The hidden effects of the ESAL regulatory decree
Last December 20, 2017, the National Government issued Decree 2150 of 2017 by means of which the special tax regime for Non-Profit Entities (ESAL) is regulated. In an unnecessarily extensive and repetitive manner, through its 65 pages, multiple matters of the tax regime for ESALs are regulated, within which is the tax treatment of donations made to such entities. The purpose of this column is to demonstrate how, with respect to such particular point, the Government exceeded its regulatory powers by ignoring, through the regulation of ESALs, multiple tax benefits for certain types of donations introduced by the last tax reform.
Law 1819 of 2016 enshrined a special and differentiated treatment for some donations, attending to the need and importance of these. This was the case, for example, of donations made through Higher Education Institutions or ICETEX to scholarship programs or forgivable credits that benefit students of strata 1, 2, and 3, investments made in research, technological development and innovation, and donations to the National Network of Public Libraries and the National Library.
Regarding the latter (donations to the National Network of Public Libraries and the National Library), the tax reform went further, and not only innovated by saying that in addition to the maximum discount established in the law, donors would also be entitled to deduct 100% of the actual value donated for purposes of calculating the income tax payable for the taxable period in which the donation is made and that these donations would give "the right to a Library Donation Certificate that will be a transferable security to order by the donor (...)" and that "the amount of the donation will be deductible for the purposes of calculating the income tax payable by the donor (...)" and that "the amount of the donation will be deductible for the purposes of calculating the income tax payable by the donor for the taxable period in which the donation is made". )" and that "the amount of the incentive may be amortized in a term of five (5) years from the date of the donation".

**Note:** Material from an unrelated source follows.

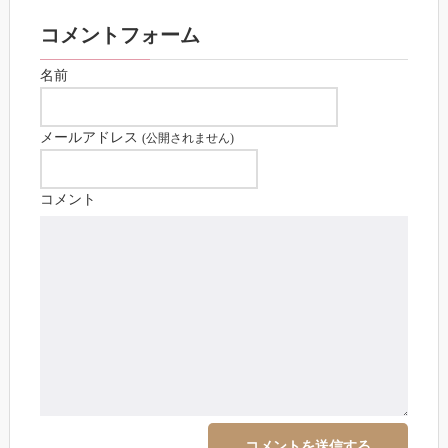
コメントフォーム
名前
メールアドレス
(公開されません)
コメント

This innovation in the sum of tax benefits (deduction + discount + freely negotiable security and amortizable in 5 years), which undoubtedly would considerably encourage donations that would be received by the National Network of Public Libraries and the National Library, seems to have been "annulled" or "repealed" with the issuance of the recent Decree 2150 of 2017. The above, in view of the fact that such decree establishes, in its article 1.2.1.1.4.1. that "donations made (...) may only be subject to the tax discount", in its article 1.2.1.1.4.3. that "the value certified by the donating entity (...) may only be used by the donor", and, in its article 1.2.1.1.4.5. that "the tax discount must be requested in the tax return (...) of the taxable year in which the donation was made".
From the reading of the decree, and except for the specific exceptions that it makes, for example, for the research, technological development and innovation sector, it would be understood that there would be no concurrence of tax benefits (discount and deduction) and that the aforementioned security would lose its raison d'être since it could only be used by the donor in the period in which the donation was made.
The regulatory power of the President, as established in numeral 11 of article 189 of the Political Constitution, is limited to effectively regulate the law and not to exceed it, annul it or tacitly repeal it. It is not really understood how such interesting tax benefits can be created for the promotion of an activity that is basic and inherent to human growth (reading) and then be erased with the stroke of a pen.